Ils sont aussi rapprochés qu’on peut l’être: ils se tiennent par les deux mains, par la bouche et par le ventre, serrant l’une sur l’autre leurs deux figures qui ne se voient plus, s’aveuglant de leurs yeux trop proches, puis, tordant leurs cous, ils détournent leurs yeux dans ce moment où ils se servent le plus l’un de l’autre.

Ils sont, par hasard, heureux en même temps, ralentis dans les accords plus longs de l’extase. Tout le tour de la bouche de la femme est mouillé et étincelle, comme si les baisers en coulaient et en rayonnaient.

– Ah! je t’aime, je t’aime! chante-t-elle, roucoule-t-elle, râle-t-elle. Puis, ce sont des bruits inarticulés, qu’elle laisse tomber en une sorte d’éclat de rire. Elle dit: «Chéri, chéri, mon petit chéri!» Elle bégaye d’une voix brisée comme en pleurant: «Ta chair, ta chair!», et une suite de phrases tellement incohérentes que je n’ose même pas me les rappeler.

* * *

Et après, comme les autres, comme toujours, comme eux-mêmes le feront souvent dans l’étrange avenir, ils se relèvent lourdement et disent: «Qu’avons-nous fait!» Ils ne savent pas ce qu’ils ont fait. Leurs yeux se ferment à demi – se détournent vers eux-mêmes comme s’ils se possédaient encore. La sueur roule comme des larmes et creuse son sillon.

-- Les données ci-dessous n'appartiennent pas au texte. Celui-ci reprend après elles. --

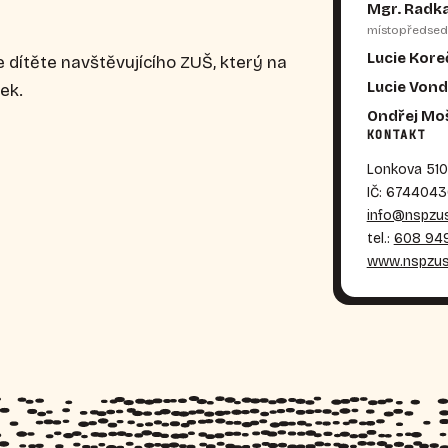
Mgr. Radk
místopředsed
Lucie Kor
dítěte navštěvujícího ZUŠ, který na
Lucie Vond
ek.
Ondřej Moš
KONTAKT
Lonkova 510
IČ: 674404
info@nspzus
tel.:
608 949
www.nspzus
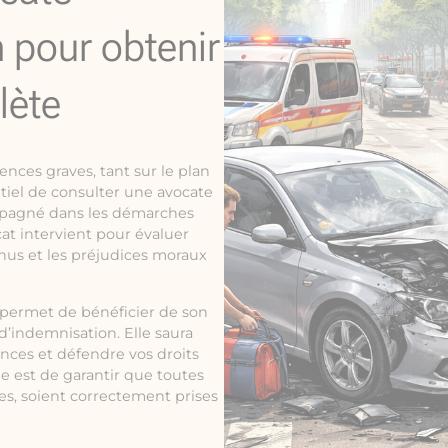
n pour obtenir
lète
nces graves, tant sur le plan
ntiel de consulter une avocate
ompagné dans les démarches
at intervient pour évaluer
nus et les préjudices moraux
s permet de bénéficier de son
’indemnisation. Elle saura
ances et défendre vos droits
le est de garantir que toutes
es, soient correctement prises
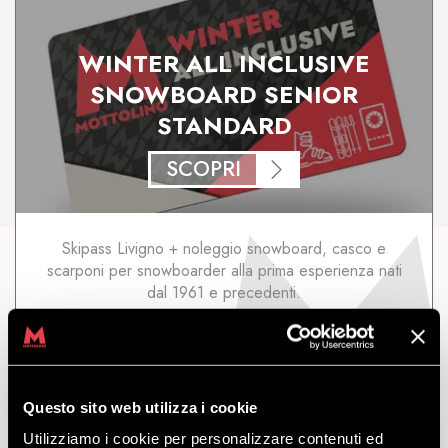
WINTER ALL INCLUSIVE
SNOWBOARD SENIOR
STANDARD
SCOPRI
Skipass Livigno + noleggio snowboard, casco e
scarponi per snowboarder alla prima esperienza nati
dal 1961 e precedenti.
a partire
da
€
75.50
Questo sito web utilizza i cookie
Utilizziamo i cookie per personalizzare contenuti ed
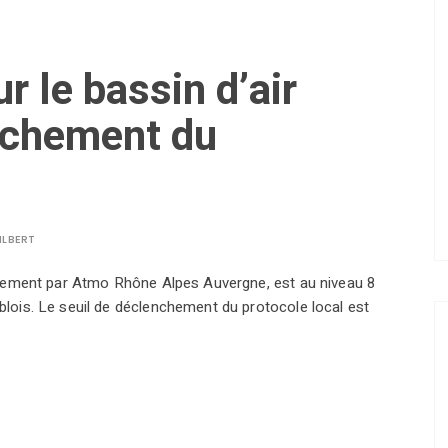
ur le bassin d’air
nchement du
ILBERT
iennement par Atmo Rhône Alpes Auvergne, est au niveau 8
oblois. Le seuil de déclenchement du protocole local est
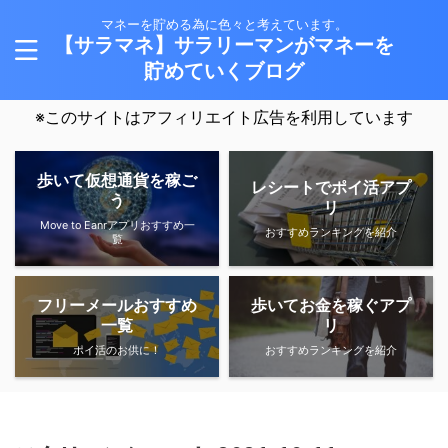
マネーを貯める為に色々と考えています。
【サラマネ】サラリーマンがマネーを
貯めていくブログ
※このサイトはアフィリエイト広告を利用しています
歩いて仮想通貨を稼ご
レシートでポイ活アプ
う
リ
Move to Eanrアプリおすすめ一
おすすめランキングを紹介
覧
フリーメールおすすめ
歩いてお金を稼ぐアプ
一覧
リ
ポイ活のお供に！
おすすめランキングを紹介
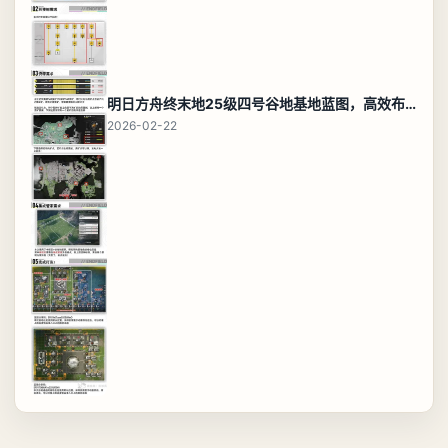
明日方舟终末地25级四号谷地基地蓝图，高效布局规划
2026-02-22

Je ne la reconnais pas. Elle ne se ressemble plus. Son visage est flétri et ruiné. Ils ne savent plus comment reparler d’amour; pourtant ils se sont regardés, pleins, en même temps, d’orgueil et de servilité, puisqu’ils sont deux. Il y a plus de trouble sur la femme que sur l’homme, malgré leur égalité: elle est définitivement marquée, et ce qu’elle a fait est plus grand que ce qu’il a fait. Elle serre et tient l’hôte de sa chair, tandis que la buée de leur souffle et de leur chaleur les entoure.

* * *

L’amour! Cette fois, il n’y a pas eu, pour pousser l’un sur l’autre ces deux êtres, de stimulant équivoque. Il n’y a pas eu de voile, de nuit, de subtilité coupable. Il n’y a eu que deux corps jeunes et beaux comme deux magnifiques animaux pâles, qui se sont rejoints avec les cris simples et les gestes de toujours.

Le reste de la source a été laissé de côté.